** Records supplied follows **
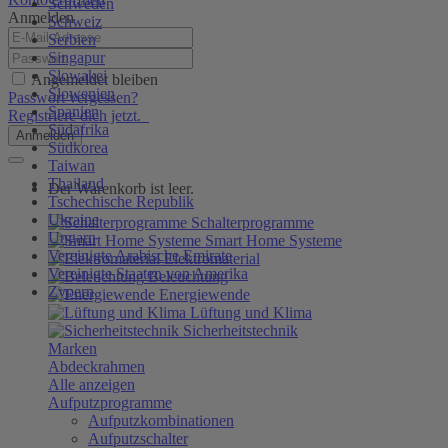
Schweden
Anmelden
Schweiz
Serbien
Singapur
Slowakei
Angemeldet bleiben
Slowenien
Passwort vergessen?
Spanien
Registriere dich jetzt.
Südafrika
Anmelden
Südkorea
Taiwan
Thailand
Der Warenkorb ist leer.
Tschechische Republik
Ukraine
Schalterprogramme
Ungarn
Smart Home Systeme
Vereinigte Arabische Emirate
Elektromaterial
Vereinigte Staaten von Amerika
Beleuchtung
Zypern
Energiewende
Lüftung und Klima
Sicherheitstechnik
Marken
Abdeckrahmen
Alle anzeigen
Aufputzprogramme
Aufputzkombinationen
Aufputzschalter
** End of Records supplied **
Assignment: For the string "Vereinigte", search the preceding data and copy every line that includes it.

Worked solution:
Vereinigte Arabische Emirate
Vereinigte Staaten von Amerika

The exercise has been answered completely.